_Assignment_:
Please repeat the entire listing verbatim and keep the pictures out.

_Dataset_:
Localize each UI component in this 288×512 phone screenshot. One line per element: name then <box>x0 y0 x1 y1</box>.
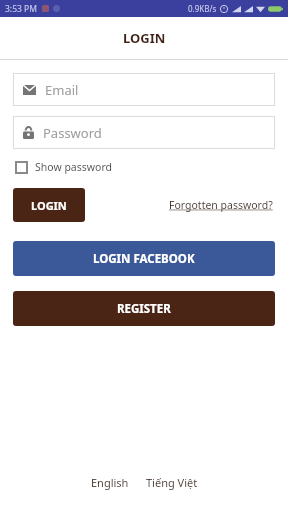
staticText: English <box>91 475 129 490</box>
staticText: Tiếng Việt <box>146 475 198 490</box>
button[interactable]: LOGIN FACEBOOK <box>13 241 275 276</box>
staticText: Email <box>45 81 79 99</box>
staticText: 3:53 PM <box>5 3 37 15</box>
other: Password <box>23 126 34 139</box>
staticText: LOGIN FACEBOOK <box>93 251 195 267</box>
button[interactable]: Show password <box>13 158 114 176</box>
staticText: LOGIN <box>31 198 67 213</box>
button[interactable]: Tiếng Việt <box>140 471 204 494</box>
staticText: Forgotten password? <box>169 198 273 212</box>
other: Email <box>23 85 36 95</box>
button[interactable]: REGISTER <box>13 291 275 326</box>
staticText: LOGIN <box>123 29 166 47</box>
button[interactable]: Email <box>13 73 275 106</box>
button[interactable]: English <box>85 471 135 494</box>
staticText: REGISTER <box>117 301 171 317</box>
staticText: Password <box>43 124 102 142</box>
button[interactable]: LOGIN <box>13 188 85 222</box>
staticText: Show password <box>35 160 112 174</box>
button[interactable]: Password <box>13 116 275 149</box>
button[interactable]: Forgotten password? <box>167 194 275 216</box>
staticText: 0.9KB/s <box>188 3 217 14</box>
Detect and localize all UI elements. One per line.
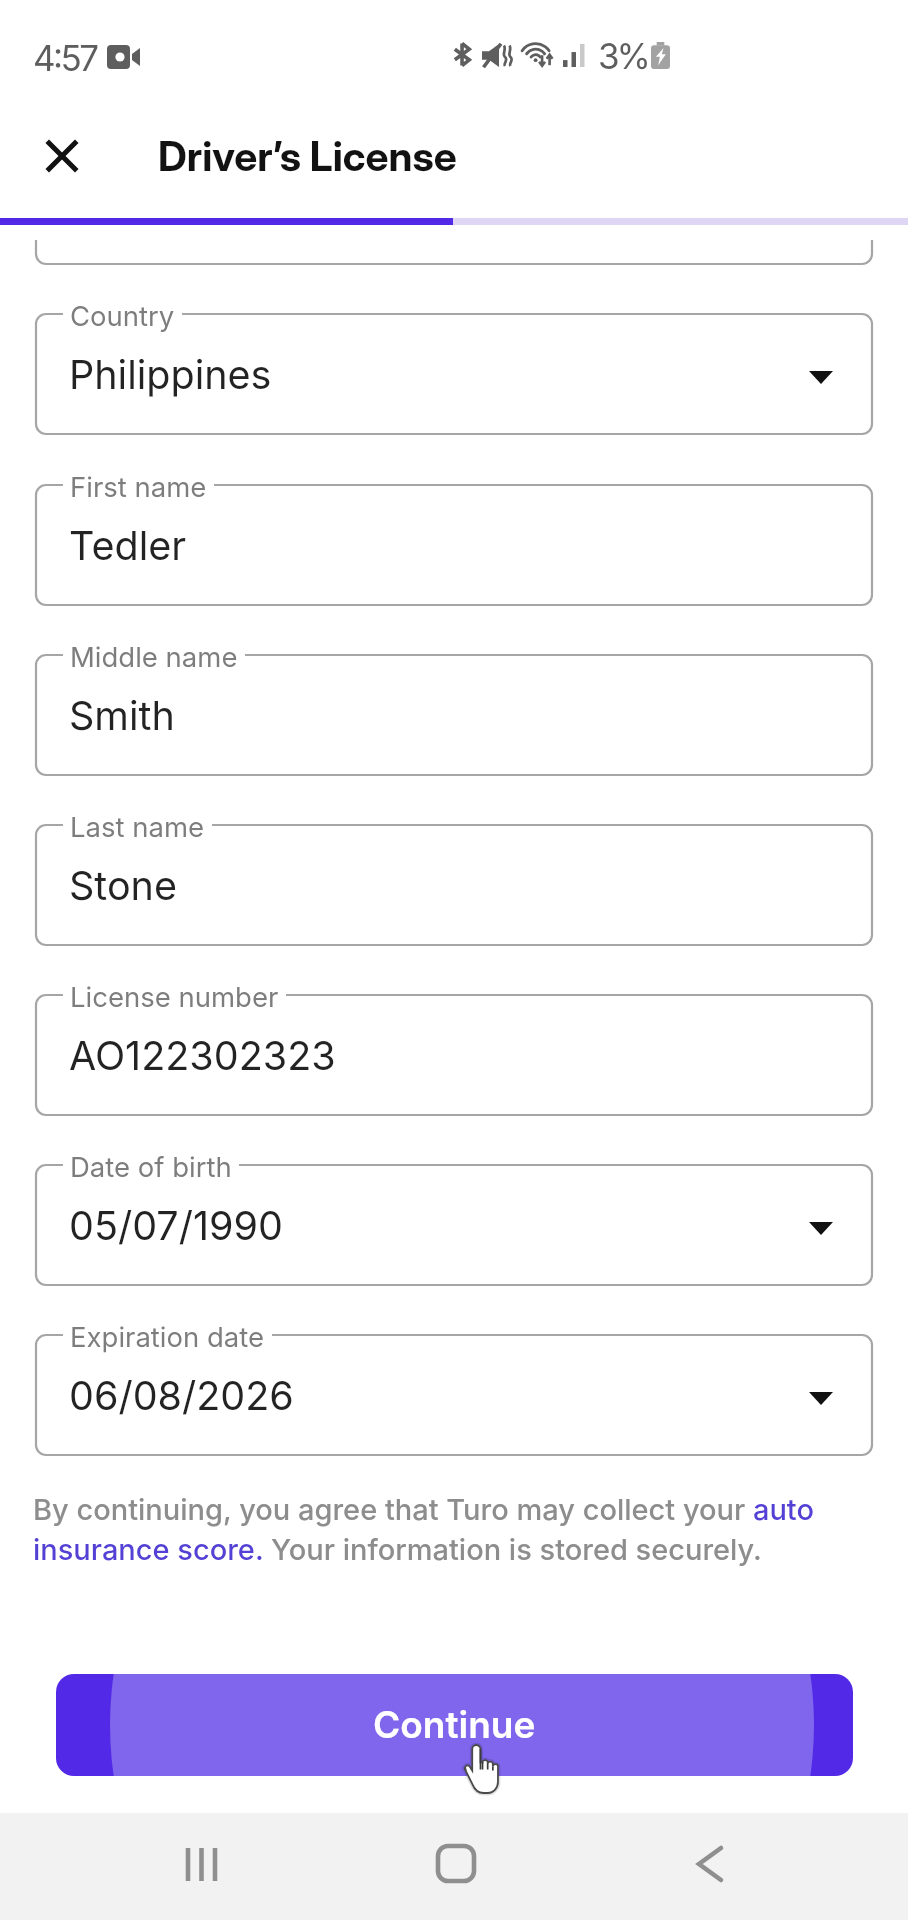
- staticText: 3%: [598, 35, 648, 77]
- staticText: Date of birth: [70, 1150, 232, 1183]
- staticText: Continue: [373, 1702, 536, 1747]
- button[interactable]: Middle name: [36, 655, 872, 775]
- button[interactable]: Country: [36, 314, 872, 434]
- button[interactable]: Date of birth: [36, 1165, 872, 1285]
- staticText: License number: [70, 980, 279, 1013]
- staticText: Philippines: [69, 351, 272, 399]
- staticText: Middle name: [70, 640, 238, 673]
- staticText: Driver’s License: [158, 131, 457, 181]
- staticText: Country: [70, 299, 175, 332]
- button[interactable]: Last name: [36, 825, 872, 945]
- staticText: 06/08/2026: [69, 1372, 294, 1420]
- staticText: Tedler: [69, 522, 187, 570]
- staticText: AO122302323: [69, 1032, 336, 1080]
- staticText: By continuing, you agree that Turo may c…: [33, 1492, 833, 1567]
- button[interactable]: Recent apps: [151, 1814, 251, 1914]
- button[interactable]: Close: [26, 120, 96, 190]
- staticText: First name: [70, 470, 207, 503]
- staticText: Expiration date: [70, 1320, 265, 1353]
- staticText: Stone: [69, 862, 177, 910]
- button[interactable]: Expiration date: [36, 1335, 872, 1455]
- staticText: Last name: [70, 810, 205, 843]
- button[interactable]: Home: [406, 1813, 506, 1913]
- staticText: Smith: [69, 692, 175, 740]
- button[interactable]: Back: [660, 1814, 760, 1914]
- button[interactable]: License number: [36, 995, 872, 1115]
- button[interactable]: First name: [36, 485, 872, 605]
- staticText: 05/07/1990: [69, 1202, 283, 1250]
- button[interactable]: Continue: [56, 1674, 853, 1776]
- staticText: 4:57: [33, 37, 97, 79]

_Answer space_:
Localize each UI component in this 288×512 phone screenshot. One line per element: name then <box>x0 y0 x1 y1</box>.
staticText: English <box>91 475 129 490</box>
staticText: Tiếng Việt <box>146 475 198 490</box>
button[interactable]: LOGIN FACEBOOK <box>13 241 275 276</box>
staticText: Email <box>45 81 79 99</box>
staticText: 3:53 PM <box>5 3 37 15</box>
other: Password <box>23 126 34 139</box>
staticText: LOGIN FACEBOOK <box>93 251 195 267</box>
button[interactable]: Show password <box>13 158 114 176</box>
staticText: LOGIN <box>31 198 67 213</box>
button[interactable]: Tiếng Việt <box>140 471 204 494</box>
staticText: Forgotten password? <box>169 198 273 212</box>
other: Email <box>23 85 36 95</box>
button[interactable]: REGISTER <box>13 291 275 326</box>
staticText: LOGIN <box>123 29 166 47</box>
button[interactable]: Email <box>13 73 275 106</box>
button[interactable]: English <box>85 471 135 494</box>
staticText: REGISTER <box>117 301 171 317</box>
staticText: Password <box>43 124 102 142</box>
button[interactable]: LOGIN <box>13 188 85 222</box>
staticText: Show password <box>35 160 112 174</box>
button[interactable]: Password <box>13 116 275 149</box>
button[interactable]: Forgotten password? <box>167 194 275 216</box>
staticText: 0.9KB/s <box>188 3 217 14</box>
Detect and localize all UI elements. One per line.
- staticText: 3%: [598, 35, 648, 77]
- staticText: Date of birth: [70, 1150, 232, 1183]
- staticText: Continue: [373, 1702, 536, 1747]
- button[interactable]: Middle name: [36, 655, 872, 775]
- button[interactable]: Country: [36, 314, 872, 434]
- button[interactable]: Date of birth: [36, 1165, 872, 1285]
- staticText: License number: [70, 980, 279, 1013]
- staticText: Philippines: [69, 351, 272, 399]
- staticText: Middle name: [70, 640, 238, 673]
- staticText: Driver’s License: [158, 131, 457, 181]
- staticText: Country: [70, 299, 175, 332]
- button[interactable]: Last name: [36, 825, 872, 945]
- staticText: 06/08/2026: [69, 1372, 294, 1420]
- staticText: Tedler: [69, 522, 187, 570]
- staticText: AO122302323: [69, 1032, 336, 1080]
- staticText: By continuing, you agree that Turo may c…: [33, 1492, 833, 1567]
- button[interactable]: Recent apps: [151, 1814, 251, 1914]
- button[interactable]: Close: [26, 120, 96, 190]
- staticText: First name: [70, 470, 207, 503]
- staticText: Expiration date: [70, 1320, 265, 1353]
- staticText: Stone: [69, 862, 177, 910]
- button[interactable]: Expiration date: [36, 1335, 872, 1455]
- staticText: Last name: [70, 810, 205, 843]
- button[interactable]: Home: [406, 1813, 506, 1913]
- staticText: Smith: [69, 692, 175, 740]
- button[interactable]: Back: [660, 1814, 760, 1914]
- button[interactable]: License number: [36, 995, 872, 1115]
- button[interactable]: First name: [36, 485, 872, 605]
- staticText: 05/07/1990: [69, 1202, 283, 1250]
- button[interactable]: Continue: [56, 1674, 853, 1776]
- staticText: 4:57: [33, 37, 97, 79]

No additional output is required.